_WHAT NEEDS TO BE DONE:_
Each record that follows should be repeated exactly, minus any images.

Page layout parsing data:
..............................

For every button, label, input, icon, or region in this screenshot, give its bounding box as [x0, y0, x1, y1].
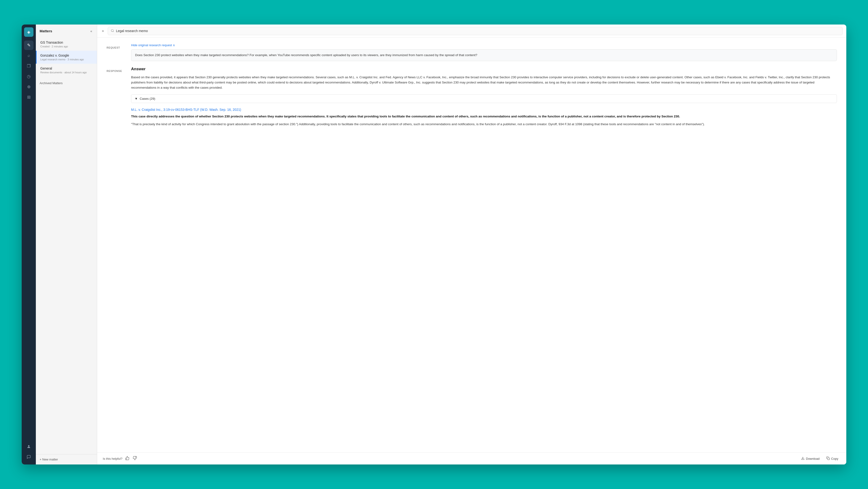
- documents-nav-icon[interactable]: ❐: [24, 61, 33, 71]
- matters-panel: Matters « GS Transaction Created · 2 min…: [36, 25, 97, 465]
- matter-item-gonzalez[interactable]: Gonzalez v. Google Legal research memo ·…: [36, 51, 97, 64]
- case-quote: "That is precisely the kind of activity …: [131, 122, 837, 127]
- app-container: ◈ ✎ ⌕ ❐ ◷ ⊕ ⊞ Matters « GS Transaction C…: [22, 25, 846, 465]
- matters-nav-icon[interactable]: ✎: [24, 40, 33, 50]
- cases-accordion[interactable]: ▼ Cases (29): [131, 94, 837, 103]
- matter-meta: Created · 2 minutes ago: [40, 45, 93, 48]
- search-nav-icon[interactable]: ⌕: [24, 51, 33, 60]
- new-matter-button[interactable]: + New matter: [40, 458, 58, 461]
- icon-sidebar: ◈ ✎ ⌕ ❐ ◷ ⊕ ⊞: [22, 25, 36, 465]
- main-area: » Legal research memo REQUEST Hide origi…: [97, 25, 846, 465]
- search-icon: [111, 29, 114, 33]
- search-bar[interactable]: Legal research memo: [108, 27, 842, 35]
- files-nav-icon[interactable]: ⊞: [24, 92, 33, 102]
- svg-rect-3: [828, 458, 829, 460]
- research-nav-icon[interactable]: ⊕: [24, 82, 33, 91]
- request-label: REQUEST: [106, 43, 125, 61]
- request-section: REQUEST Hide original research request ∧…: [106, 43, 837, 61]
- copy-icon: [826, 456, 830, 461]
- request-box: Does Section 230 protect websites when t…: [131, 49, 837, 61]
- response-label: RESPONSE: [106, 67, 125, 127]
- matter-name: GS Transaction: [40, 40, 93, 44]
- chat-nav-icon[interactable]: [24, 452, 33, 462]
- helpful-row: Is this helpful?: [103, 456, 137, 462]
- top-bar: » Legal research memo: [97, 25, 846, 38]
- bottom-bar: Is this helpful? Download: [97, 453, 846, 464]
- svg-point-0: [28, 445, 29, 447]
- matter-meta: Review documents · about 14 hours ago: [40, 71, 93, 74]
- thumbs-up-button[interactable]: [125, 456, 130, 462]
- download-button[interactable]: Download: [799, 455, 822, 462]
- svg-point-1: [111, 29, 114, 31]
- cases-label: Cases (29): [140, 97, 155, 100]
- history-nav-icon[interactable]: ◷: [24, 72, 33, 81]
- response-content: Answer Based on the cases provided, it a…: [131, 67, 837, 127]
- search-text: Legal research memo: [116, 29, 148, 33]
- collapse-button[interactable]: «: [89, 28, 93, 34]
- download-label: Download: [806, 457, 820, 460]
- request-text: Does Section 230 protect websites when t…: [135, 53, 477, 57]
- chevron-up-icon: ∧: [173, 43, 175, 47]
- matters-header: Matters «: [36, 25, 97, 38]
- copy-label: Copy: [831, 457, 838, 460]
- case-summary: This case directly addresses the questio…: [131, 114, 837, 119]
- response-body: Based on the cases provided, it appears …: [131, 75, 837, 91]
- thumbs-down-button[interactable]: [132, 456, 137, 462]
- matters-footer: + New matter: [36, 454, 97, 464]
- request-content: Hide original research request ∧ Does Se…: [131, 43, 837, 61]
- app-logo[interactable]: ◈: [24, 27, 33, 37]
- accordion-icon: ▼: [134, 97, 138, 100]
- matters-title: Matters: [40, 29, 52, 33]
- archived-section[interactable]: Archived Matters: [36, 79, 97, 88]
- profile-nav-icon[interactable]: [24, 442, 33, 451]
- matter-name: General: [40, 66, 93, 70]
- download-icon: [801, 456, 805, 461]
- hide-request-button[interactable]: Hide original research request ∧: [131, 43, 175, 47]
- case-link[interactable]: M.L. v. Craigslist Inc., 3:19-cv-06153-B…: [131, 108, 837, 112]
- case-item: M.L. v. Craigslist Inc., 3:19-cv-06153-B…: [131, 108, 837, 127]
- expand-button[interactable]: »: [101, 28, 105, 34]
- matter-item-general[interactable]: General Review documents · about 14 hour…: [36, 64, 97, 77]
- answer-heading: Answer: [131, 67, 837, 71]
- matter-name: Gonzalez v. Google: [40, 54, 93, 57]
- helpful-label: Is this helpful?: [103, 457, 122, 460]
- response-section: RESPONSE Answer Based on the cases provi…: [106, 67, 837, 127]
- matter-item-gs-transaction[interactable]: GS Transaction Created · 2 minutes ago: [36, 38, 97, 51]
- logo-icon: ◈: [27, 29, 30, 35]
- copy-button[interactable]: Copy: [824, 455, 841, 462]
- action-buttons: Download Copy: [799, 455, 841, 462]
- content-area: REQUEST Hide original research request ∧…: [97, 38, 846, 453]
- matter-meta: Legal research memo · 3 minutes ago: [40, 58, 93, 61]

..............................

_COMPLETED EXERCISE:_
For every button, label, input, icon, or region in this screenshot, give its bounding box as [x0, y0, x1, y1].
- documents-nav-icon[interactable]: ❐: [24, 61, 33, 71]
- matters-panel: Matters « GS Transaction Created · 2 min…: [36, 25, 97, 465]
- matter-item-gonzalez[interactable]: Gonzalez v. Google Legal research memo ·…: [36, 51, 97, 64]
- case-quote: "That is precisely the kind of activity …: [131, 122, 837, 127]
- app-container: ◈ ✎ ⌕ ❐ ◷ ⊕ ⊞ Matters « GS Transaction C…: [22, 25, 846, 465]
- matters-nav-icon[interactable]: ✎: [24, 40, 33, 50]
- cases-accordion[interactable]: ▼ Cases (29): [131, 94, 837, 103]
- matter-meta: Created · 2 minutes ago: [40, 45, 93, 48]
- search-nav-icon[interactable]: ⌕: [24, 51, 33, 60]
- new-matter-button[interactable]: + New matter: [40, 458, 58, 461]
- icon-sidebar: ◈ ✎ ⌕ ❐ ◷ ⊕ ⊞: [22, 25, 36, 465]
- main-area: » Legal research memo REQUEST Hide origi…: [97, 25, 846, 465]
- search-icon: [111, 29, 114, 33]
- search-bar[interactable]: Legal research memo: [108, 27, 842, 35]
- files-nav-icon[interactable]: ⊞: [24, 92, 33, 102]
- svg-rect-3: [828, 458, 829, 460]
- research-nav-icon[interactable]: ⊕: [24, 82, 33, 91]
- request-label: REQUEST: [106, 43, 125, 61]
- request-section: REQUEST Hide original research request ∧…: [106, 43, 837, 61]
- copy-icon: [826, 456, 830, 461]
- request-box: Does Section 230 protect websites when t…: [131, 49, 837, 61]
- response-label: RESPONSE: [106, 67, 125, 127]
- matter-name: GS Transaction: [40, 40, 93, 44]
- chat-nav-icon[interactable]: [24, 452, 33, 462]
- helpful-row: Is this helpful?: [103, 456, 137, 462]
- top-bar: » Legal research memo: [97, 25, 846, 38]
- bottom-bar: Is this helpful? Download: [97, 453, 846, 464]
- svg-point-0: [28, 445, 29, 447]
- matter-meta: Review documents · about 14 hours ago: [40, 71, 93, 74]
- thumbs-up-button[interactable]: [125, 456, 130, 462]
- download-button[interactable]: Download: [799, 455, 822, 462]
- svg-point-1: [111, 29, 114, 31]
- cases-label: Cases (29): [140, 97, 155, 100]
- history-nav-icon[interactable]: ◷: [24, 72, 33, 81]
- response-content: Answer Based on the cases provided, it a…: [131, 67, 837, 127]
- search-text: Legal research memo: [116, 29, 148, 33]
- collapse-button[interactable]: «: [89, 28, 93, 34]
- download-label: Download: [806, 457, 820, 460]
- request-text: Does Section 230 protect websites when t…: [135, 53, 477, 57]
- chevron-up-icon: ∧: [173, 43, 175, 47]
- matters-header: Matters «: [36, 25, 97, 38]
- copy-label: Copy: [831, 457, 838, 460]
- case-summary: This case directly addresses the questio…: [131, 114, 837, 119]
- response-body: Based on the cases provided, it appears …: [131, 75, 837, 91]
- thumbs-down-button[interactable]: [132, 456, 137, 462]
- matters-footer: + New matter: [36, 454, 97, 464]
- request-content: Hide original research request ∧ Does Se…: [131, 43, 837, 61]
- app-logo[interactable]: ◈: [24, 27, 33, 37]
- accordion-icon: ▼: [134, 97, 138, 100]
- matters-title: Matters: [40, 29, 52, 33]
- archived-section[interactable]: Archived Matters: [36, 79, 97, 88]
- profile-nav-icon[interactable]: [24, 442, 33, 451]
- matter-name: General: [40, 66, 93, 70]
- download-icon: [801, 456, 805, 461]
- hide-request-button[interactable]: Hide original research request ∧: [131, 43, 175, 47]
- case-link[interactable]: M.L. v. Craigslist Inc., 3:19-cv-06153-B…: [131, 108, 837, 112]
- case-item: M.L. v. Craigslist Inc., 3:19-cv-06153-B…: [131, 108, 837, 127]
- expand-button[interactable]: »: [101, 28, 105, 34]
- matter-item-general[interactable]: General Review documents · about 14 hour…: [36, 64, 97, 77]
- answer-heading: Answer: [131, 67, 837, 71]
- matter-name: Gonzalez v. Google: [40, 54, 93, 57]
- helpful-label: Is this helpful?: [103, 457, 122, 460]
- response-section: RESPONSE Answer Based on the cases provi…: [106, 67, 837, 127]
- matter-item-gs-transaction[interactable]: GS Transaction Created · 2 minutes ago: [36, 38, 97, 51]
- logo-icon: ◈: [27, 29, 30, 35]
- copy-button[interactable]: Copy: [824, 455, 841, 462]
- action-buttons: Download Copy: [799, 455, 841, 462]
- content-area: REQUEST Hide original research request ∧…: [97, 38, 846, 453]
- matter-meta: Legal research memo · 3 minutes ago: [40, 58, 93, 61]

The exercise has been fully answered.